La Schiacciata con l’Uva è una specialità dolce, una sorta di focaccia zuccherata che rappresenta una delle eccellenze della pasticceria rustica toscana. Questo dolce è particolarmente radicato nelle tradizioni culinarie delle province di Firenze e Prato, ma la sua fama e la sua preparazione sono diffuse in tutta la regione, compreso l’entroterra grossetano, dove è nota anche con la variante dialettale di “schiaccia con l’uva”.
Storicamente, la Schiacciata con l’Uva affonda le sue radici nella cucina povera. È un dolce stagionale, legato al periodo della vendemmia. Veniva tradizionalmente preparata e consumata in occasione delle feste e delle sagre contadine che celebravano la fine della raccolta, rappresentando un modo semplice e gustoso per onorare il frutto del lavoro nei campi.

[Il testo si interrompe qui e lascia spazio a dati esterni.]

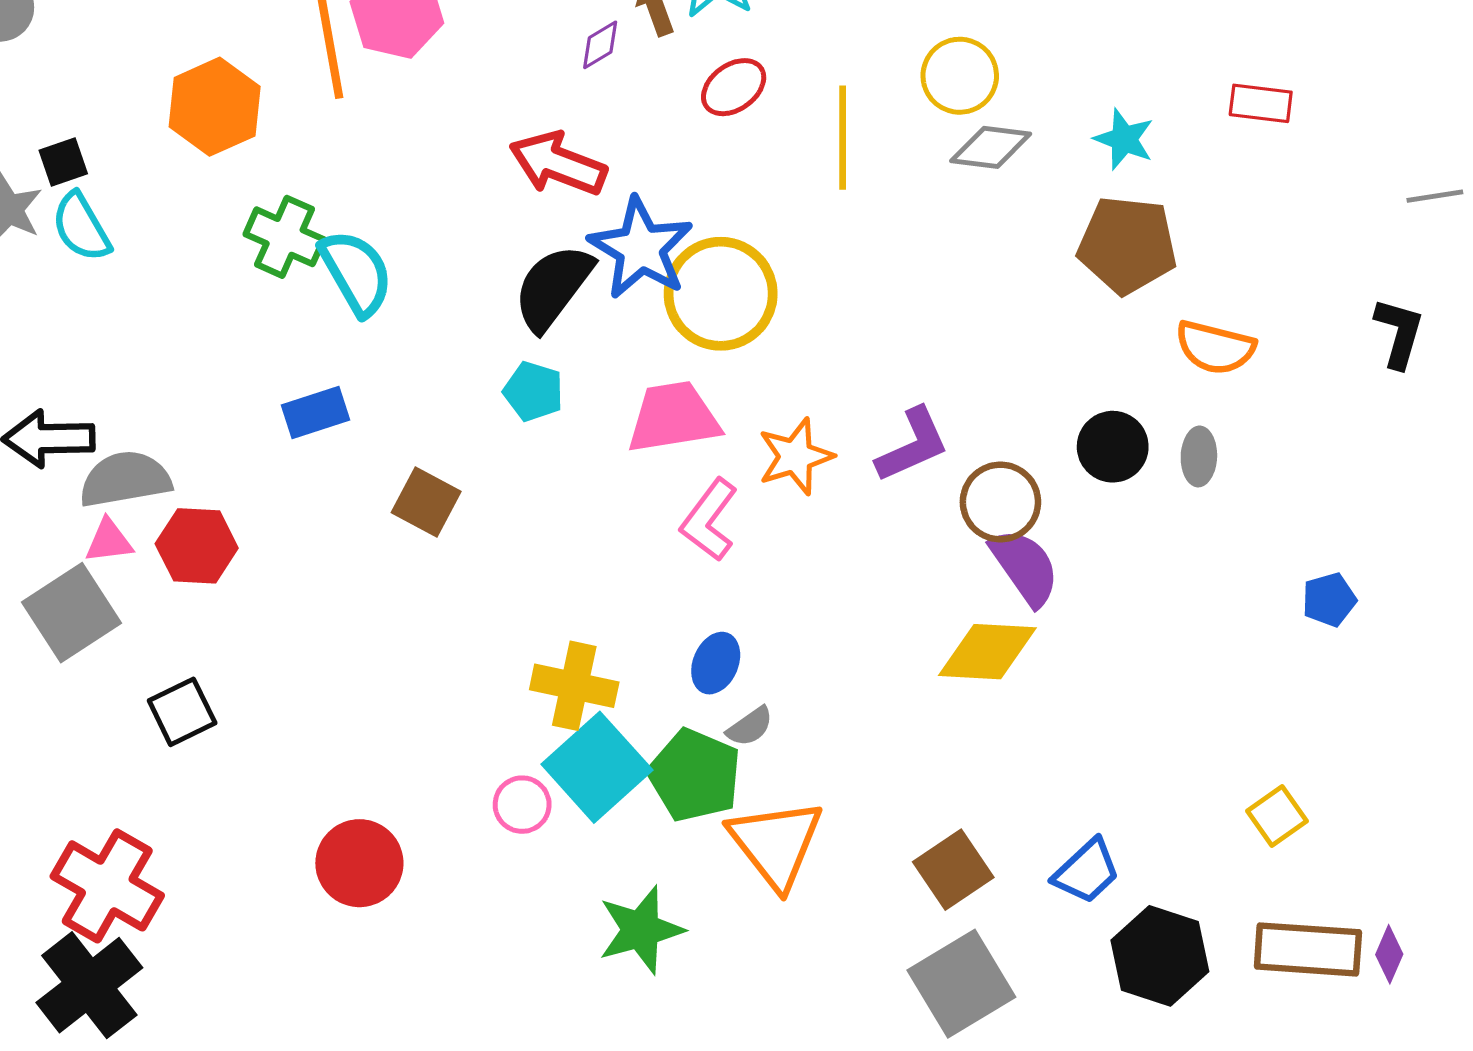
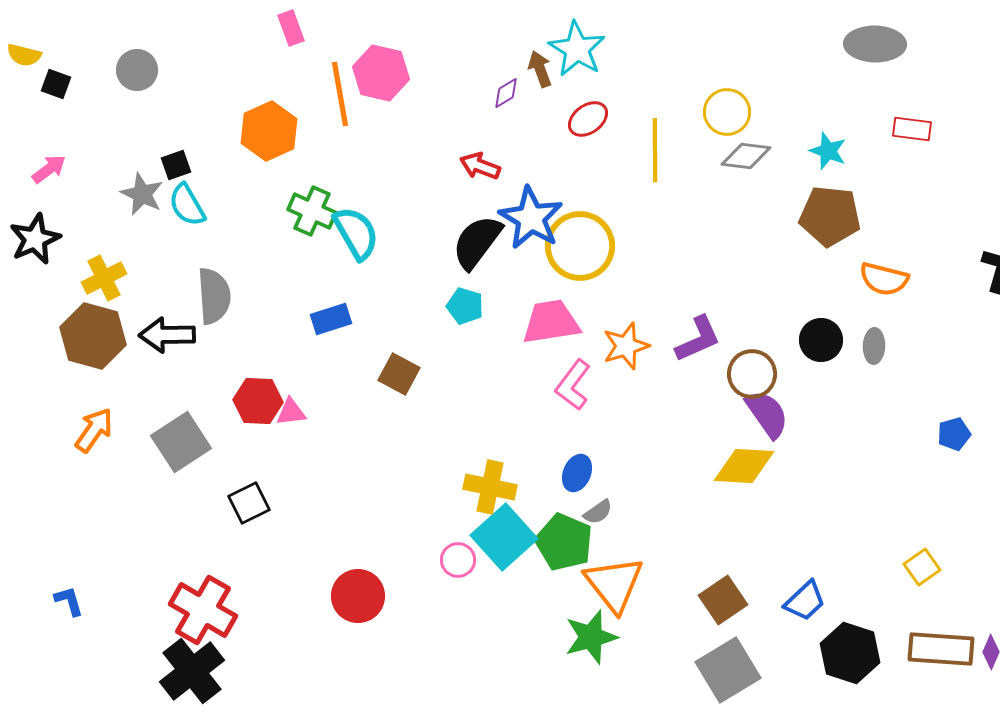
red arrow: (558, 164) -> (480, 166), size x0.7
gray semicircle: (125, 479) -> (214, 296), moved, turned 96
pink triangle: (109, 541) -> (291, 412), moved
green star: (641, 930) -> (591, 637), moved

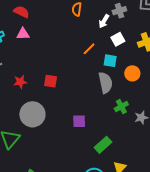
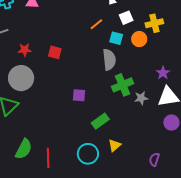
orange circle: (132, 73) -> (139, 39), moved
green cross: (121, 107) -> (123, 85), size x1.5
gray circle: (32, 114) -> (21, 78), moved

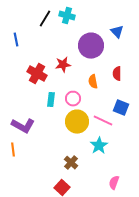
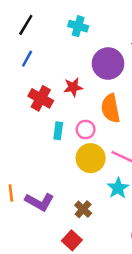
black line: (45, 19) -> (26, 25), moved
blue line: (16, 40) -> (27, 59), moved, turned 40
orange semicircle: (93, 82) -> (111, 108), size x1.6
purple L-shape: (23, 126) -> (40, 202), moved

La ricetta autentica, nel rispetto della tradizione, prevede l’utilizzo esclusivo di una specifica varietà di uva: la canaiola. Questa uva è caratterizzata da acini piccoli e dalla presenza di numerosi semi. Essendo considerata una varietà di qualità inferiore e meno adatta ai processi di vinificazione, veniva saggiamente impiegata per la preparazione di questo dolce. In tal modo, anche il raccolto meno pregiato trovava una destinazione degna e squisita, trasformandosi in un prodotto da forno fragrante e umido, con il caratteristico contrasto tra il dolce dell’impasto e l’aspro-dolce dell’uva.